July 22, 2016: In late June Russia announced that fifty of the most senior officers of the Baltic Fleet had been fired and replaced with newly promoted officers or commanders who had proven track records in other parts of the navy. With the growing Russian hostility towards NATO and the four new (since 1991) NATO members that used to be part of Russia (Estonia, Latvia and Lithuania) or occupied by Russia (Poland) the capabilities of the Baltic Fleet became an issue. In May the Russian government ordered a thorough investigation into the Baltic Fleet and its fifty or so ships. The results of the report were delivered on June 10th and apparently confirmed suspicions that the current fleet leadership had failed to improve the capabilities of the Baltic Fleet. Since the 1990s Russia has (especially in the last decade) replaced most of the older Cold War era warships it had to retire because they were inoperable. In 2008 the Baltic Fleet had 75 ships and at this point retirements (because of age or years of little or no maintenance) had reduced that to fifty ships that are mostly new. Much more money was given to the Baltic Fleet since 2010 for maintenance and training but that seemed to have little impact on the effectiveness of the fleet. The May investigation confirmed that in detail and the government tool action.

For over a century, Russia had four fleets (Northern, Pacific, Baltic and Black Sea). The latter two were virtually destroyed by the dissolution of the Soviet Union in 1991. But now Russia is having political problems (largely caused by Russia) with Georgia and Ukraine, and could really use some additional (and modern) naval power. To a lesser extent, the same situation applies in the Baltic (where Estonia, Latvia and Lithuania harbored, and often built, many of the Soviet ships of the Baltic fleet.) Poland, while not part of the Soviet Union, was a major naval ally, as was East Germany. Thus the Baltic fleet is a fraction of what it once was, and needs rebuilding. That is expected to take a decade, at which point the new ships will have to be in place, because all the current ones will be dead of old age. For the last decade, most new ships were sent to the Northern or Pacific fleets.

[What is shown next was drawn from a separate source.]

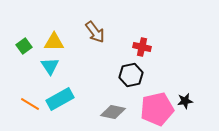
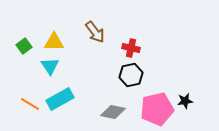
red cross: moved 11 px left, 1 px down
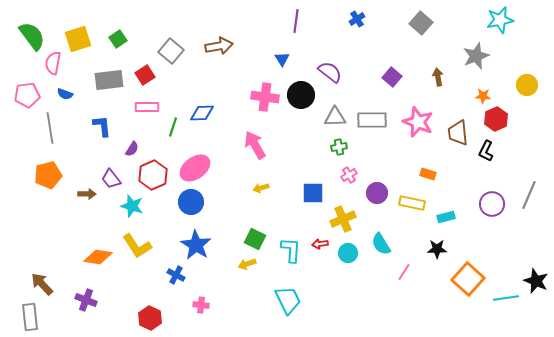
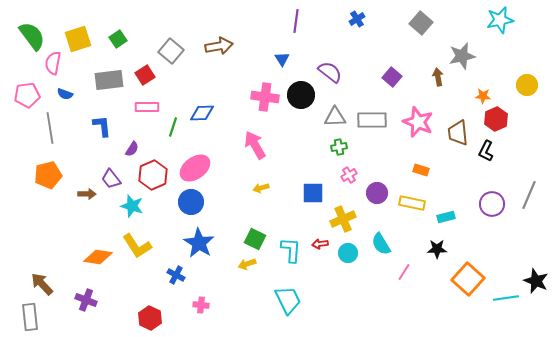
gray star at (476, 56): moved 14 px left; rotated 8 degrees clockwise
orange rectangle at (428, 174): moved 7 px left, 4 px up
blue star at (196, 245): moved 3 px right, 2 px up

The prompt dismissal of so many senior managers is an ancient practice in Russia. There has been a long tradition of the "vertical chop", where several senior leaders in the same chain of command are dismissed (or even executed, at least in the old days) when there was a screw up in their area of responsibility. This approach has fallen out of favor in the West, where the tendency is to fire as few people as possible when there is a major failure. After September 11, 2001, for example, no one got fired.

But the vertical chop still lives in some areas. The U.S. Navy, for example, will fire the captain of a ship, and often several other officers as well, when there is an accident. This recognizes the fact that accidents with ships can be very expensive, and get a lot of people killed. While the officers fired don't like it, most naval officers accept the vertical chop as a necessary evil. There are always plenty of capable officers available to replace those dismissed, and the replacements have the fear of the vertical chop to encourage them to do better.